While the Payment Card Industry (PCI) specification has always been a sore spot for many IT organizations, the latest iteration of the PCI specification is about to become a significantly more expensive endeavor for most organizations to comply with.
Rather than simply having a third-party certify PCI 3.0 compliance, IT organizations, by the latter part of 2014, are going to have to show they ran actual penetration testing in order to attain compliance. Those tests are going to not only have to address physical connections, but also any of the applications involving credit card transactions that an organization develops.
According to Rodolphe Simonetti, managing director of Verizon’s new Payment Card Industry Services, PCI 3.0 has a lot more teeth in terms of making sure an organization is able the comply with it.
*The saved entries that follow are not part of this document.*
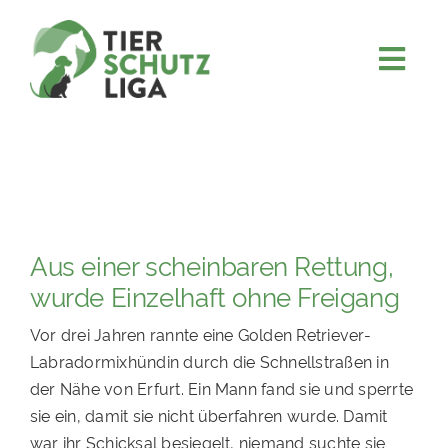
Skip
to
content
Togg
JETZT SPENDEN
Navi
ÜBER UNS
PROJEKTE
MITMACHEN
Aus einer scheinbaren Rettung,
FÖRDERN & VERERBEN
wurde Einzelhaft ohne Freigang
KOOPERATIONEN
Vor drei Jahren rannte eine Golden Retriever-
4KIDS
Labradormixhündin durch die Schnellstraßen in
der Nähe von Erfurt. Ein Mann fand sie und sperrte
TIERHEIMTIERE
sie ein, damit sie nicht überfahren wurde. Damit
TIERHEIME
war ihr Schicksal besiegelt, niemand suchte sie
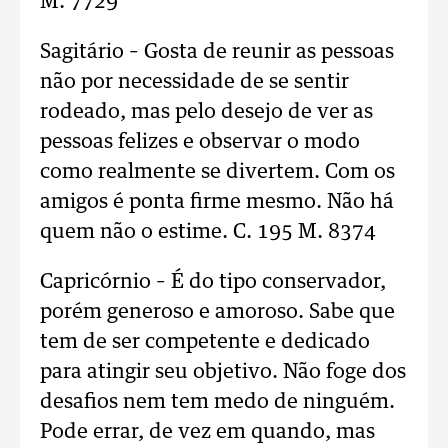
M. 7729
Sagitário – Gosta de reunir as pessoas
não por necessidade de se sentir
rodeado, mas pelo desejo de ver as
pessoas felizes e observar o modo
como realmente se divertem. Com os
amigos é ponta firme mesmo. Não há
quem não o estime. C. 195 M. 8374
Capricórnio – É do tipo conservador,
porém generoso e amoroso. Sabe que
tem de ser competente e dedicado
para atingir seu objetivo. Não foge dos
desafios nem tem medo de ninguém.
Pode errar, de vez em quando, mas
Nevertheless, like most specifications, Simonetti notes that PCI covers a base minimum level of security. The trap many organizations fall into, says Simonetti, is thinking that complying with PCI makes their organization secure.
Audits associated with any compliance specification consume a lot of time. But for the most part, they have tended to concentrate on theoretical. Penetration testing represents a significantly higher threshold in terms of achieving compliance. But just because your organization may be able to pass those tests, one should not assume that hackers and other purveyors of malware are going to limit their attacks to the scope of the tests covered within the PCI specification.
Technically, PCI 3.0 goes into effect starting in January of 2014. But like most specifications, there is a fair amount of time before organizations have to show they are in compliance. However, like most tests, cramming for this one the days and nights before is probably not going to lead to a passing grade.